◆ Problem to work on: Please copy out each line of the entries in which "chọn" appears.

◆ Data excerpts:

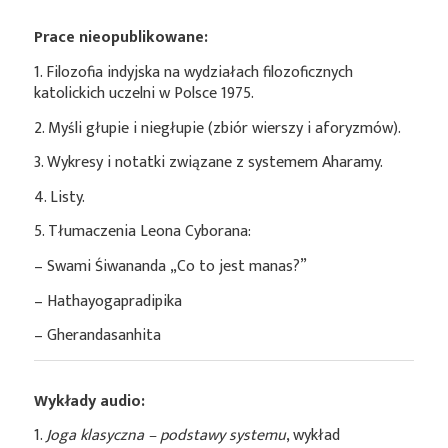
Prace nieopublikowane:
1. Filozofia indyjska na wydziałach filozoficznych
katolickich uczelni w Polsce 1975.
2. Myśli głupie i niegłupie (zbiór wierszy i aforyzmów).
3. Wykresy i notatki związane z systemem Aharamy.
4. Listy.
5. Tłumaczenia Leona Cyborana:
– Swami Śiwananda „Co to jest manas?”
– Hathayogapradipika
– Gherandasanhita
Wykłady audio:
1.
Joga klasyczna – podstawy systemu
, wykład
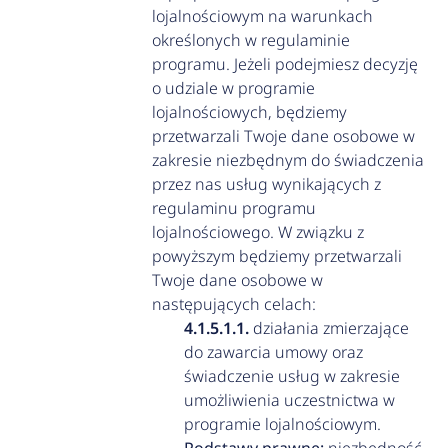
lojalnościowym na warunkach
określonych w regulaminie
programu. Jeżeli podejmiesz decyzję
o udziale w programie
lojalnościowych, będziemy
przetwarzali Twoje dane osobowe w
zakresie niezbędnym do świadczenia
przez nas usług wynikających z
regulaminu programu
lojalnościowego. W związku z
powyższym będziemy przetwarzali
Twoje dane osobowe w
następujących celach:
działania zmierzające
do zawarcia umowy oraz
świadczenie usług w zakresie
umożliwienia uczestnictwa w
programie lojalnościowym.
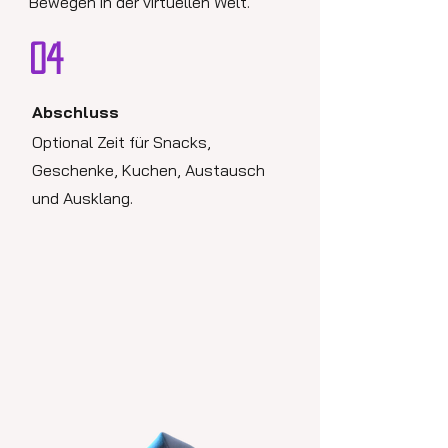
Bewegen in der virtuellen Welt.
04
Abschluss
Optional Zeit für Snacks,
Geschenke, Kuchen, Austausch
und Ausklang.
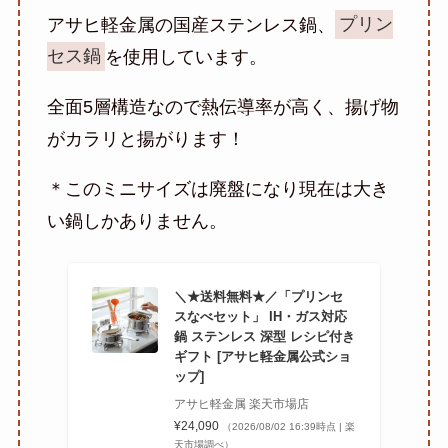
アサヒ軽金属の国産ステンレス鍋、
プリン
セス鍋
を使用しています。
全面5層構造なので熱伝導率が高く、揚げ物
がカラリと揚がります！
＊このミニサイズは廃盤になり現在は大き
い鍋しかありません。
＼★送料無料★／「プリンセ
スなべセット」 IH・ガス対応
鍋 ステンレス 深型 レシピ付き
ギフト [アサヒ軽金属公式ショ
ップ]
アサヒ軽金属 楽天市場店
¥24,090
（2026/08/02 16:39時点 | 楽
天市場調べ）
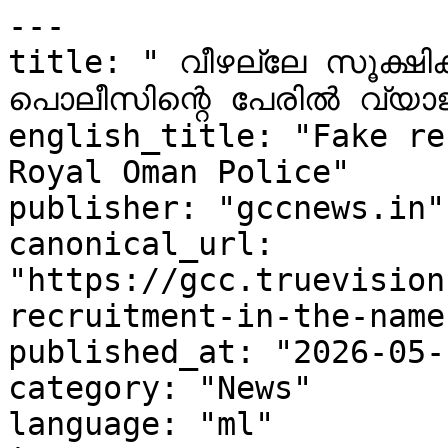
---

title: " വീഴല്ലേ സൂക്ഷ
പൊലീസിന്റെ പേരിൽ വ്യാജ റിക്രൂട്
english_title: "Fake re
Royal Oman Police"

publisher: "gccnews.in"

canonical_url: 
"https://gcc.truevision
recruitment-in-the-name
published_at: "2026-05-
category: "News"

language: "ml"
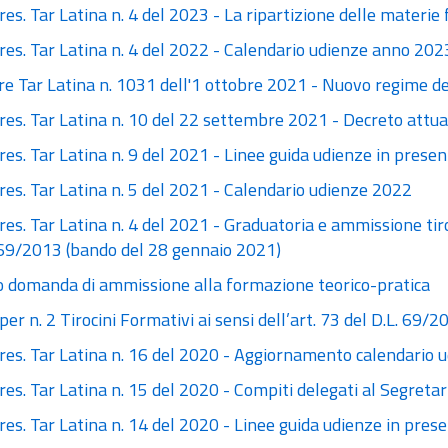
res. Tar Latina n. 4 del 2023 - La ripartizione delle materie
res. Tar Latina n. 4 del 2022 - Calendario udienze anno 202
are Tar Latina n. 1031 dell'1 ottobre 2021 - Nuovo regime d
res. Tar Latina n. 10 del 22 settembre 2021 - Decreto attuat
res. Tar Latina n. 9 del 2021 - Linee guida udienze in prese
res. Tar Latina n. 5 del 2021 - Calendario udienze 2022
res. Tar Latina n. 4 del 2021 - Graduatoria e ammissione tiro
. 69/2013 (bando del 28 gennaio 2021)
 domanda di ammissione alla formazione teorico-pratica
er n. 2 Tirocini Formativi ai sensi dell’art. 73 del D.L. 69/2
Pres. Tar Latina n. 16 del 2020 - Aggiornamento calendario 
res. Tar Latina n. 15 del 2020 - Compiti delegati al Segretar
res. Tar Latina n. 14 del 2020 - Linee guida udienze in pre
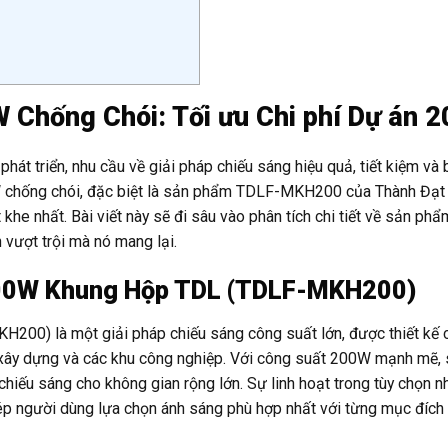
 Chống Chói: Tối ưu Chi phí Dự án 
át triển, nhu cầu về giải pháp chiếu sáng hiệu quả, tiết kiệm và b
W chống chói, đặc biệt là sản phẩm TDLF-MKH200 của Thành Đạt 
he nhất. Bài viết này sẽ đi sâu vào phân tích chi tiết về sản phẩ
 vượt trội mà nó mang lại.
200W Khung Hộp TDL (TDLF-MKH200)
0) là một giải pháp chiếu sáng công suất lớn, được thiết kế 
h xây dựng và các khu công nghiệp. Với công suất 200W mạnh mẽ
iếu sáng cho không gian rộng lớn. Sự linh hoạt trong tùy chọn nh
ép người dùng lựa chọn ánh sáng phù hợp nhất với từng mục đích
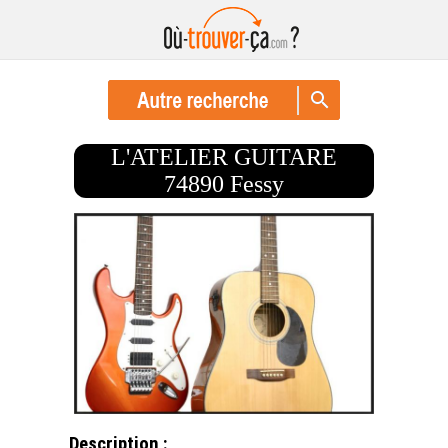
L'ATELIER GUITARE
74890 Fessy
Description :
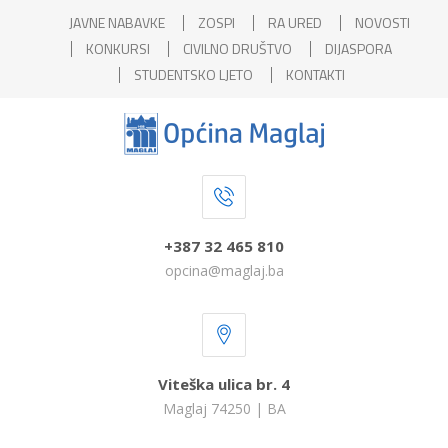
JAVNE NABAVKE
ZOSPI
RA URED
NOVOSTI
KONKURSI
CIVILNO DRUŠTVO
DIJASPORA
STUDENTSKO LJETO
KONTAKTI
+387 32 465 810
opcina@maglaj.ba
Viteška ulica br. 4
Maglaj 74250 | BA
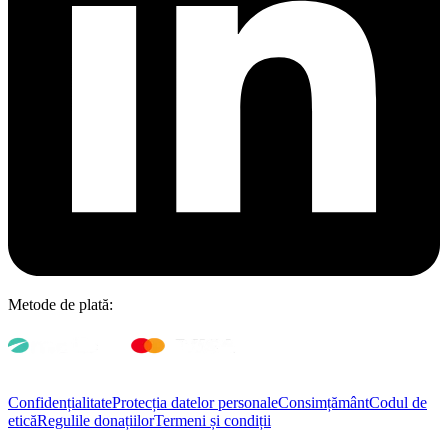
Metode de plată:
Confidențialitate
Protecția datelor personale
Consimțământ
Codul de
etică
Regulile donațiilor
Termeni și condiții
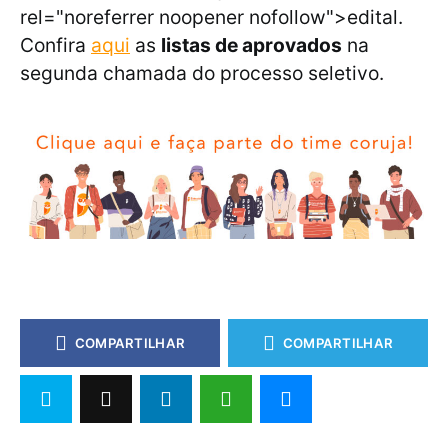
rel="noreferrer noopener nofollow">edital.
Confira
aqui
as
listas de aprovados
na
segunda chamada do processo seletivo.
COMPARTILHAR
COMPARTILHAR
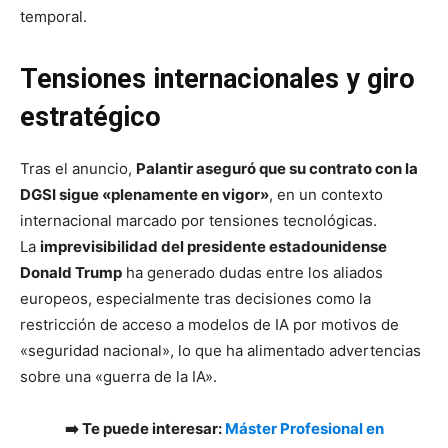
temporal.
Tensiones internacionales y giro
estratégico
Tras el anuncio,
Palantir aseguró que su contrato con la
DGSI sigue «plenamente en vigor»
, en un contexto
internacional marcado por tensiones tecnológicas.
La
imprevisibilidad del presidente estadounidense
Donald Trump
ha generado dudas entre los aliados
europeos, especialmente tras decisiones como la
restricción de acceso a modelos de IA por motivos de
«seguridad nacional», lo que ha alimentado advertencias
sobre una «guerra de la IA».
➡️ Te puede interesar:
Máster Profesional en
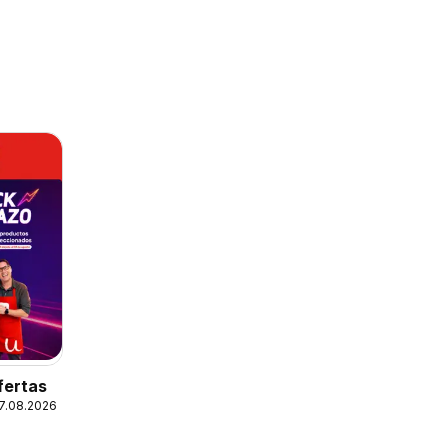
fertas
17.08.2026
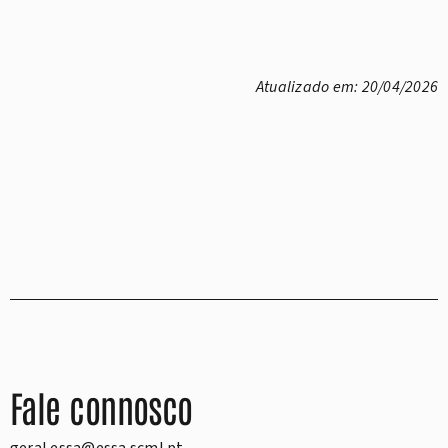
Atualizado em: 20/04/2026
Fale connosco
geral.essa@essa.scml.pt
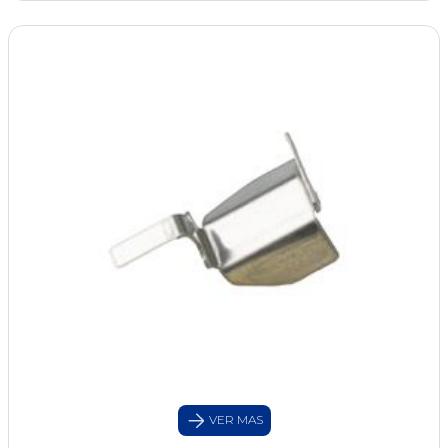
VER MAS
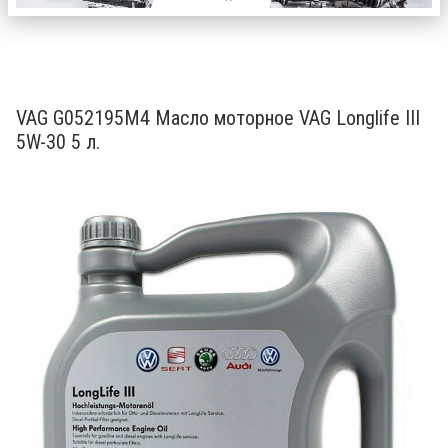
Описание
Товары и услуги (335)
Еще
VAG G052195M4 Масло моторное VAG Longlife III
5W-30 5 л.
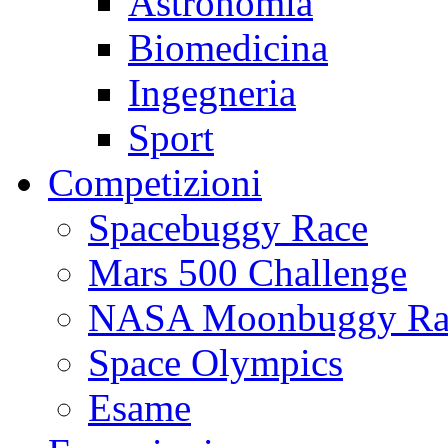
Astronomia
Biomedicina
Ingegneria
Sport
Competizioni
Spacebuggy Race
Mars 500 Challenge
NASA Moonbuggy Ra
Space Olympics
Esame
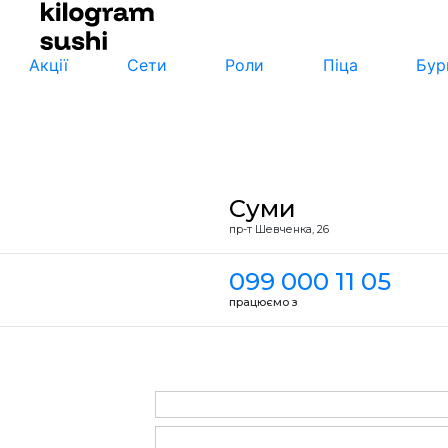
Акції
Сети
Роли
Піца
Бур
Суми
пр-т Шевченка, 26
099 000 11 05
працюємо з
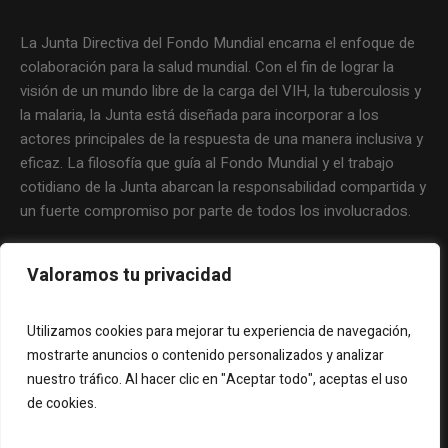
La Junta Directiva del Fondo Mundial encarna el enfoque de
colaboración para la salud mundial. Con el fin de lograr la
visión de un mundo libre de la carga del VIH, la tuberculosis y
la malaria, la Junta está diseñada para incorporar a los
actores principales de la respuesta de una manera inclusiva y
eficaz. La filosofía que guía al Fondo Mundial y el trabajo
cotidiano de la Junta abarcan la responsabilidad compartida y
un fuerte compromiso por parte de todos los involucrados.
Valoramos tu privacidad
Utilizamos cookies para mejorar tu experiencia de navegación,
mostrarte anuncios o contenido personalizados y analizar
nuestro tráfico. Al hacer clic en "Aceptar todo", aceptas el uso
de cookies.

◆ Expected answer:
iếu sáng cho không gian rộng lớn. Sự linh hoạt trong tùy chọn nh
ép người dùng lựa chọn ánh sáng phù hợp nhất với từng mục đích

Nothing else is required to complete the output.